Segment Start: Exercise inputs

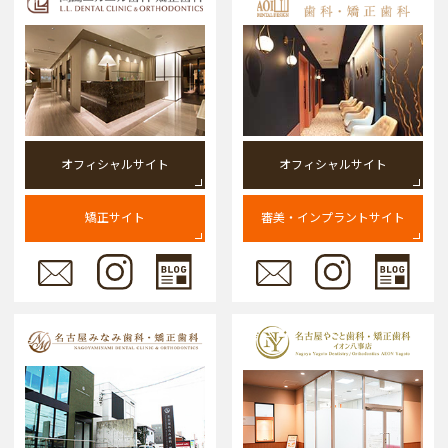
オフィシャルサイト
オフィシャルサイト
矯正サイト
審美・インプラントサイト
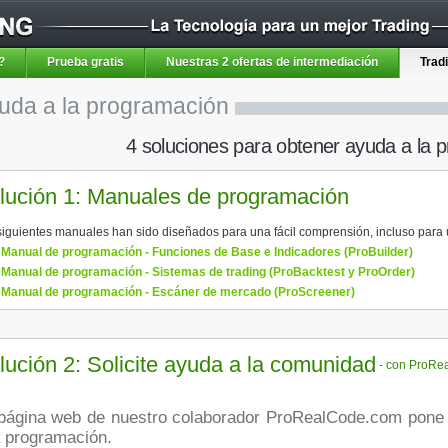
?
Prueba gratis
Nuestras 2 ofertas de intermediación
Trad
uda a la programación
4 soluciones para obtener ayuda a la
lución 1: Manuales de programación
siguientes manuales han sido diseñados para una fácil comprensión, incluso para 
Manual de programación - Funciones de Base e Indicadores (ProBuilder)
Manual de programación - Sistemas de trading (ProBacktest y ProOrder)
Manual de programación - Escáner de mercado (ProScreener)
lución 2: Solicite ayuda a la comunidad
- con ProRe
a programación.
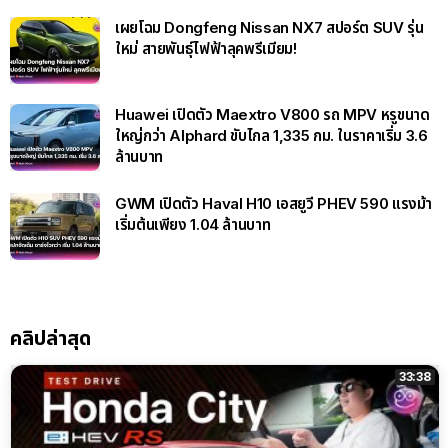
เผยโฉม Dongfeng Nissan NX7 สปอร์ต SUV รุ่น
ใหม่ สายพันธุ์ไฟฟ้าลุคพรีเมียม!
Huawei เปิดตัว Maextro V800 รถ MPV หรูขนาด
ใหญ่กว่า Alphard ขับไกล 1,335 กม. ในราคาเริ่ม 3.6
ล้านบาท
GWM เปิดตัว Haval H10 เอสยูวี PHEV 590 แรงม้า
เริ่มต้นเพียง 1.04 ล้านบาท
คลิปล่าสุด
33:38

Segment End: Exercise inputs

Task statement: Retype exactly, and only, the lines that run from the one with "ใหญ่กว่า Alphard ขับไกล" through the final line of the entries.

Output for this task:
ใหญ่กว่า Alphard ขับไกล 1,335 กม. ในราคาเริ่ม 3.6
ล้านบาท
GWM เปิดตัว Haval H10 เอสยูวี PHEV 590 แรงม้า
เริ่มต้นเพียง 1.04 ล้านบาท
คลิปล่าสุด
33:38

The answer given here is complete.